The WSL sells exclusive packages worth more than a university degree for new audiences to immerse themselves in the surfing ‘experience.’
Meanwhile, the magic of close knit community, and family, and friends, and shared legacy. It’s spilling out onto the coarse Newcastle sand like water through a net. Free flowing, yet impossible to catch.
I think of all the time I’ve spent here. 20+ years surfing in the one spot, mostly. With my friends, with my family. Been taught to surf here by my Dad. Held my own daughter’s arms here as she experienced the ocean for the first time.
Death. Life. All of it.
The cradle rocks above an abyss, and common sense tells us that our existence is but a brief crack of light between two eternities of darkness.
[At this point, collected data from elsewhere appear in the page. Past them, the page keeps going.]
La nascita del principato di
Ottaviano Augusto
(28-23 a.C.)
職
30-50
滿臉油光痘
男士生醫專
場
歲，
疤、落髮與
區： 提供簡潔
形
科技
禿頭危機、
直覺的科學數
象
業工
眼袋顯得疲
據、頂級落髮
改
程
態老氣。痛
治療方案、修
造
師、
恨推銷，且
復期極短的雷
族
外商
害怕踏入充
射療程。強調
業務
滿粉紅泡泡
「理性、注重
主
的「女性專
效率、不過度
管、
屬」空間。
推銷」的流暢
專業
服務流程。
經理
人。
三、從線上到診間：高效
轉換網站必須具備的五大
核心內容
How much would that cost? Speak, memory!
My memory shrugs. That’s for another day, maybe.
—
Overheard conversation, Newcastle beach, morning after the final.
Well to do couple, late 50s, probably not from around here, sit in one of the shaded areas in front of local cafe, overlooking the surf. The wife points to a lithe young man ordering a coffee.
“I think that’s Adam Jesse,” she says.
“Oh, the young lad that won the comp yesterday?” replies husband.
“Well, he didn’t win. His team did.”
“Oh, I see.”
He thinks on it for a second.
“They didn’t say it was team surfing on Facebook. To be honest it’s all a little confusing. Let’s just stick to the wine tours next trip?”
The wife looks at her husband, then at Jesse, then out to sea, and shrugs.